Matthew McConaughey’s brother played on Delta State golf team
by Kristy Kitchings
The Bolivar Bullet
For many years, Academy Award winner, Matthew McConaughey has been one of Hollywood’s most noted actors on the silver screen. And, while many are familiar with his career, people may not be aware of his connections to Mississippi.
McConaughey’s break-out role was in A Time to Kill, that was filmed in Mississippi, which was an adaptation of Mississippi author John Grisham’s book by the same name. Other films in which McConaughey stared that were filmed in the state (or portions of it were) was The Free State of Jones and Mud. For the filming of Mud, that took place on the Mississippi River, McConaughey stayed in Greenville and no one recognized him. Two other “Mississippi” connections: his father was born in Patterson, Mississippi and his brother, Pat, played on the Delta State Golf team for one semester before being dismissed after being caught with marijuana.

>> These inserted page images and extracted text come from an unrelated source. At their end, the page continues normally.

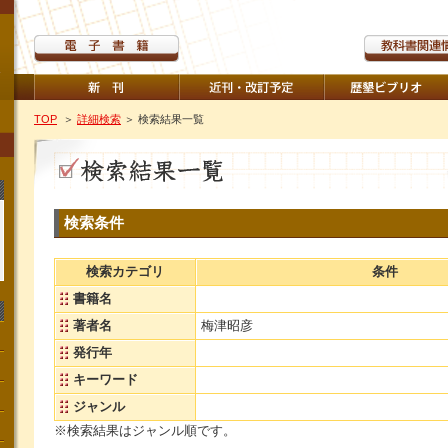
TOP
＞
詳細検索
＞ 検索結果一覧
検索条件
検索カテゴリ
条件
書籍名
著者名
梅津昭彦
発行年
キーワード
ジャンル
※検索結果はジャンル順です。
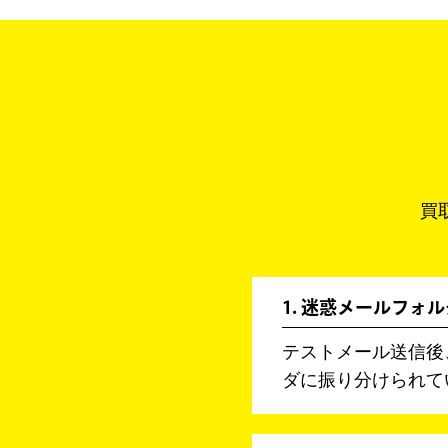
買
1. 迷惑メールフォ
テストメール送信後
ダに振り分けられて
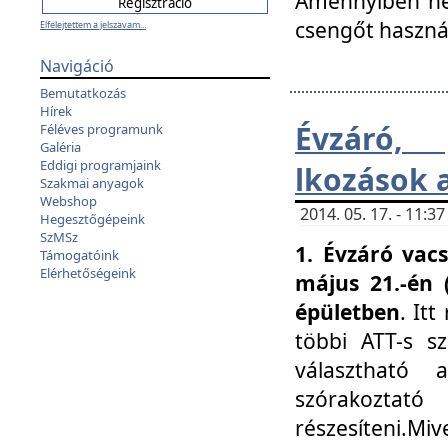
Amennyiben nem
csengőt haszná
Elfelejtettem a jelszavam...
Navigáció
Bemutatkozás
Hírek
Évzáró, 
Féléves programunk
Galéria
Eddigi programjaink
lkozások 
Szakmai anyagok
Webshop
2014. 05. 17. - 11:
Hegesztőgépeink
SzMSz
1. Évzáró vac
Támogatóink
Elérhetőségeink
május 21.-én 
épületben
. It
többi ATT-s sz
választható 
szórakoztató
részesíteni.Miv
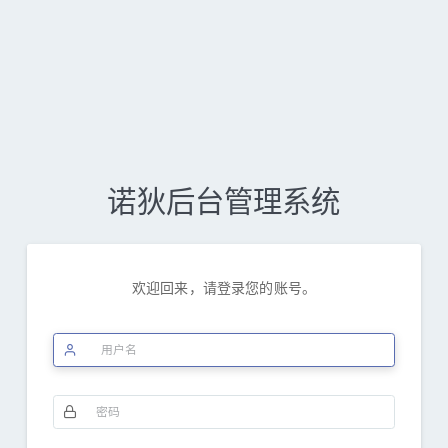
诺狄后台管理系统
欢迎回来，请登录您的账号。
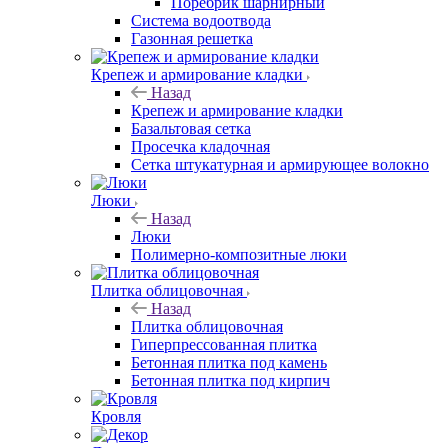
Поребрик шарнирный
Система водоотвода
Газонная решетка
Крепеж и армирование кладки
Назад
Крепеж и армирование кладки
Базальтовая сетка
Просечка кладочная
Сетка штукатурная и армирующее волокно
Люки
Назад
Люки
Полимерно-композитные люки
Плитка облицовочная
Назад
Плитка облицовочная
Гиперпрессованная плитка
Бетонная плитка под камень
Бетонная плитка под кирпич
Кровля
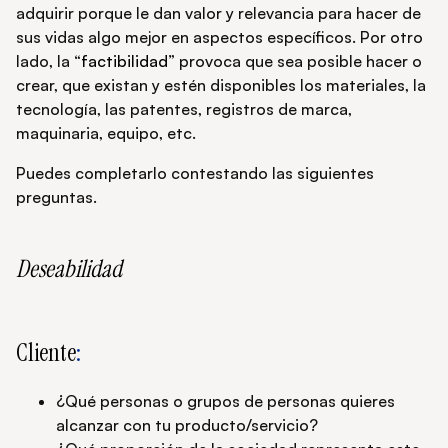
adquirir porque le dan valor y relevancia para hacer de
sus vidas algo mejor en aspectos específicos. Por otro
lado, la “
factibilidad
” provoca que sea posible hacer o
crear, que existan y estén disponibles los materiales, la
tecnología, las patentes, registros de marca,
maquinaria, equipo, etc.
Puedes completarlo contestando las siguientes
preguntas.
Deseabilidad
Cliente
:
¿Qué personas o grupos de personas quieres
alcanzar con tu producto/servicio?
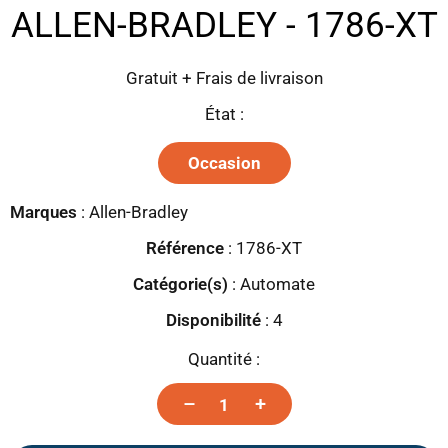
ALLEN-BRADLEY - 1786-XT
Gratuit + Frais de livraison
État :
Occasion
Marques
:
Allen-Bradley
Référence
: 1786-XT
Catégorie(s)
:
Automate
Disponibilité
:
4
Quantité :
–
+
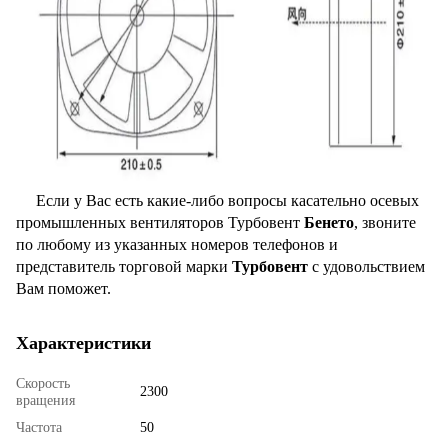
Если у Вас есть какие-либо вопросы касательно осевых
промышленных вентиляторов Турбовент
Бенето
, звоните
по любому из указанных номеров телефонов и
представитель торговой марки
Турбовент
с удовольствием
Вам поможет.
Характеристики
Скорость
2300
вращения
Частота
50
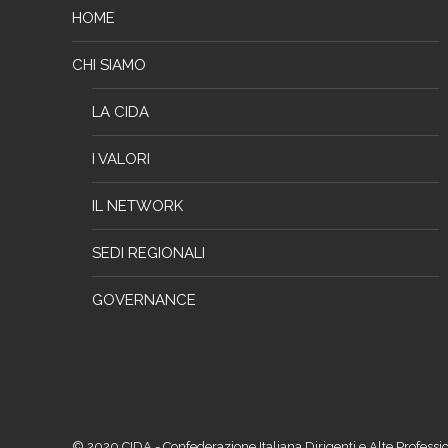
HOME
CHI SIAMO
LA CIDA
I VALORI
IL NETWORK
SEDI REGIONALI
GOVERNANCE
© 2020 CIDA - Confederazione Italiana Dirigenti e Alte Professio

For the past 35 years, McConaughey has kept a diary and his autobiography, Greenlights, has just been published. On page, 40, he describes his brother’s short stint at Delta State.
“… Pat became the number one golfer on the Mississippi Delta State ‘Statesmen’ golf team,” McConaughey writes. He goes on to say that his brother was known around Cleveland as the “Texas Stallion” and that he had just won the low medalist at the SEC tournament “…on the Arkansas Razorbacks’ home course.”
McConaughey writes the morning after the competition in Little Rock, the DSU golf coach met with the team and said he was concerned some of the players had been “…smoking marijuana in the city park of Little Rock yesterday before the tournament” and the coach wanted to know if it was true and if so who had been smoking it. McConaughey writes that while the DSU coach was speaking, he looked directly at his brother, Pat. Pat raised his hand, admitted he had been the one who had smoked the marijuana. Not knowing what was going to take place next, Pat’s DSU teammates didn’t utter a word and didn’t move an inch.
According to McConaughey, the next morning the DSU golf coach came to Pat’s dorm room on the campus of DSU and announced he was going to suspend him from playing on the DSU golf team that next semester. Pat pleaded with the coach and reminded him that he was the best player on the DSU golf team. But, the coach didn’t budge an inch and had made up his mind according to McConaughey’s writings. And, the coach told Pat he was going to alert his father about the incident. McConaughey says his brother had already had a couple of issues with marijuana in the past and those events had not gone over well with their father.
“Pat inhaled deeply, ‘Okay, coach, let’s go for a ride,” McConaughey writes of his brother’s response to the coach.
They took a long “… drive across the Delta. After about ten minutes of silence Pat finally spoke up: ‘Let me make this real clear, coach. You can suspend me, but if you call my dad … I’ll kill you.’”
According to McConaughey, his brother got suspended, however his father never found out.
A great story by Matthew McConaughey, but not entirely accurate according to those connected to DSU that remember. The DSU team did play at a park in Little Rock, but not the one McConaughey mentions in his book. Additionally, McConaughey’s brother was not the Number 1 player on the team and the DSU team did not play in the SEC. In fact, the DSU golf team back then was in the GSC.
“I do remember him,” said Robert Pannell of Greenwood who played on the DSU golf team with McConaughey’s brother. “I remember the car he drove and I remember seeing him around, but he wasn’t at DSU very long.”
Pannell said that since the release of the book, many have contacted him about playing on the DSU golf team with McConaughey’s brother.